Linear momentum (m x v) is replaced by angular momentum J:
| (2.3) | J = I ω |
In a translational system, Newton's 2nd Law equates force F to a rate of change of momentum d(m v) / dt, or a constant mass m multiplied by a linear acceleration a = dv / dt. In a rotational system, force is replaced by torque, T, and Newton's 2nd Law becomes:
| (2.4) | T = d(I ω) / dt = I ( dω / dt ) = I b |
where a constant moment of inertia I has been assumed (i.e. a rigid body) and b is the angular acceleration.
Work W and Power P (=rate of doing work) are the same in both translational and rotational systems, but derived from different expressions:
| Linear | Rotational | |
|---|---|---|
| (2.5) | W = F x | W = T θ |
| (2.6) | P = F v | P = T ω |
where x is the linear distance moved, and θ (=Greek letter theta) is the rotation angle. Eq. (2.5) assumes that force and torque remain constant during the work - strictly these should be integrations: ∫dW = ∫Fdx = ∫Tdθ
| (3.1) | m / t = a ω |
where a is some constant dependent on the vent-settings (e.g. open vents = increased air flow for given rpm = larger value of a). This same air leaves the system with an outward velocity also proportional to the flywheel speed, so acquiring a kinetic energy proportional to the square of the flywheel speed. A mass m of air passing through the system therefore gains energy:
| (3.2) | E = ½ d m ω2 |
where d is some constant for a given flywheel design. Putting together Eqs. (3.1) and (3.2), this implies that the flywheel is losing energy to the air at a rate (=power dissipation) proportional to the cube of the angular velocity:
| (3.3) | P = E / t = ( E / m ) ( m / t ) = k ω3 |
where k (=½d a) comprises the constants from the previous two equations. This power dissipation appears as a 'drag torque' D, proportional to the square of the angular velocity ω (from Eq. 2.6, but see Note 1):
| (3.4) | D = k ω2 |
| (4.1) | P = F v |
The handle linear velocity is related to the flywheel angular velocity (Eq. 2.1) by the radius of the cog (or pulley) r:
| (4.2) | v = ω r |
The cog-size also determines the relationship between the applied force F and the resulting torque T on the flywheel:
| (4.3) | T = F r |
If the flywheel rotates at a constant angular velocity, the applied torque T (Eq. 4.3) must balance the average drag torque (Eq. 3.4):
| (4.4) | F r = k ω2 |
So the power P required from the rower (Eqs. (4.1) and (4.2)) is:
| (4.5) | P = F ω r = k ω3 |
Suppose the cog radius is changed from r to r1. To maintain the same flywheel speed the applied force F will also have to be changed to F1 (using Eq. 4.4):
| (5.1) | F1r1 = k ω2 = F r |
Rearranging this gives the new force F1:
| (5.2) | F1 = F r / r1 |
But, for a given flywheel speed ω, changing the cog also changes the handle speed from v to v1 (using Eq. 4.2):
| (5.3) | v1 / r1 = ω= v / r |
which can be rearranged to give the new handle speed v1:
| (5.4) | v1 = v r1 / r |
So using F1 from Eq. (5.2) and v1 from Eq. (5.4), the power P1 required to maintain the original speed with the new cog is:
| (5.5) | P1 = F1 v1 = ( F r / r1 ) ( v r1 / r ) = F v = P |
i.e. same as the old power. Putting this into words: although you can maintain a certain flywheel speed with less force using a larger cog, you will need to apply this force quicker so that the power (=force x velocity) required actually remains the same.

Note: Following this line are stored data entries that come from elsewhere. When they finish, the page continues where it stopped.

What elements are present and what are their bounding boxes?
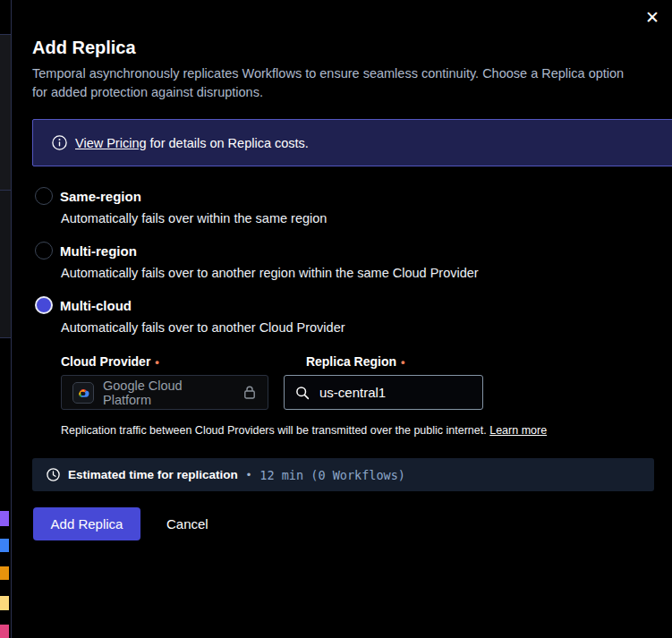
cancel-button[interactable]: Cancel <box>161 507 214 540</box>
option-label: Same-region <box>60 189 141 204</box>
estimate-separator: • <box>247 468 251 481</box>
replica-region-label: Replica Region• <box>306 354 405 369</box>
view-pricing-link[interactable]: View Pricing <box>75 136 147 150</box>
radio-multi-cloud[interactable] <box>35 296 53 314</box>
option-description: Automatically fails over to another regi… <box>32 266 479 280</box>
option-multi-region[interactable]: Multi-region Automatically fails over to… <box>32 242 479 280</box>
strip-orange <box>0 566 9 580</box>
strip-purple <box>0 511 9 526</box>
info-circle-icon <box>52 135 67 150</box>
estimate-label: Estimated time for replication <box>68 468 238 481</box>
required-dot: • <box>401 355 405 369</box>
strip-pink <box>0 625 9 638</box>
background-divider <box>0 190 11 191</box>
option-description: Automatically fails over within the same… <box>32 211 327 225</box>
pricing-banner-rest: for details on Replica costs. <box>147 136 309 150</box>
strip-blue <box>0 539 9 552</box>
form-labels-row: Cloud Provider• Replica Region• <box>61 354 405 369</box>
gcp-cloud-icon <box>72 382 94 404</box>
pricing-info-banner: View Pricing for details on Replica cost… <box>32 119 672 166</box>
option-label: Multi-region <box>60 243 137 259</box>
replica-region-input[interactable] <box>318 384 472 401</box>
add-replica-dialog: ✕ Add Replica Temporal asynchronously re… <box>0 0 672 638</box>
background-page-strip <box>0 35 11 190</box>
option-multi-cloud[interactable]: Multi-cloud Automatically fails over to … <box>32 296 345 335</box>
option-same-region[interactable]: Same-region Automatically fails over wit… <box>32 187 327 225</box>
radio-multi-region[interactable] <box>35 242 53 259</box>
dialog-description: Temporal asynchronously replicates Workf… <box>32 64 630 102</box>
cloud-provider-field: Google Cloud Platform <box>61 375 268 410</box>
modal-left-edge <box>11 0 12 638</box>
estimate-value: 12 min (0 Workflows) <box>259 468 405 482</box>
background-divider <box>0 34 11 35</box>
background-page-strip <box>0 191 11 337</box>
strip-yellow <box>0 596 9 610</box>
replica-region-field[interactable] <box>284 375 483 410</box>
public-internet-note: Replication traffic between Cloud Provid… <box>61 424 547 437</box>
estimate-banner: Estimated time for replication • 12 min … <box>32 458 654 491</box>
required-dot: • <box>155 355 159 369</box>
background-divider <box>0 337 11 338</box>
cloud-provider-value: Google Cloud Platform <box>103 379 234 407</box>
option-description: Automatically fails over to another Clou… <box>32 320 345 335</box>
close-icon[interactable]: ✕ <box>640 7 661 29</box>
radio-same-region[interactable] <box>35 187 53 205</box>
lock-icon <box>242 385 257 400</box>
search-icon <box>295 386 310 400</box>
clock-icon <box>47 468 60 481</box>
add-replica-button[interactable]: Add Replica <box>33 507 140 540</box>
cloud-provider-label: Cloud Provider• <box>61 354 159 369</box>
pricing-banner-text: View Pricing for details on Replica cost… <box>75 136 309 150</box>
learn-more-link[interactable]: Learn more <box>489 424 547 437</box>
option-label: Multi-cloud <box>60 298 132 313</box>
dialog-title: Add Replica <box>32 38 136 58</box>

It is exactly the same as riding a bicycle in a different gear, or changing the gearing, or length, of an oar.
Changing the air-flow into the erg means that the constant a in Eq. (3.1) is altered. Since the constant k in Eq. (3.4) is proportional to a, this changes the drag torque:
| (6.1) | D = k1 ω2 |
If the same flywheel speed ω is to be maintained, the power required P1 (from Eq. 2.6) is then given by
| (6.2) | P1 = k1 ω3 |
Substituting for ω3 from Eq. (3.3),
| (6.3) | P1 = ( k1 / k) P |
so, unlike the cog-change, this time the power is different.
There are also other, unintentional, ways in which the damping can change: changes in friction in the bearings with age, proximity to a wall or other ergometers, air-pressure, viscosity... For these reasons the ergometer computers do not measure the vent/lever position to determine the damping torque via the constant a, but instead use a more direct method, explained in the next section.
| (7.1) | D = -I ( dω / dt ) |
If the rate of change of angular velocity dω/dt (i.e. deceleration) is measured, and the moment of inertia I is known (presumed the constant, and the same for all flywheels of the same model), the damping torque D can be calculated.
However, D itself is a function of angular velocity ω (Eq.3.4) so a more fundamental parameter is the 'drag factor' k
| (7.2) | k = - I ( dω / dt ) (1 / ω2 ) = I d(1/ω) / dt |
where k can either be calculated rotation by rotation using the first expression and averaged, or just once for the whole recovery phase using the second expression. The calculated 'Drag Factor' k can be displayed on the Concept monitor (units 10-6 N m s2) and something similar called 'Resistance Factor' is displayed on the Rowperfect monitor (I'm afraid I don't know the units).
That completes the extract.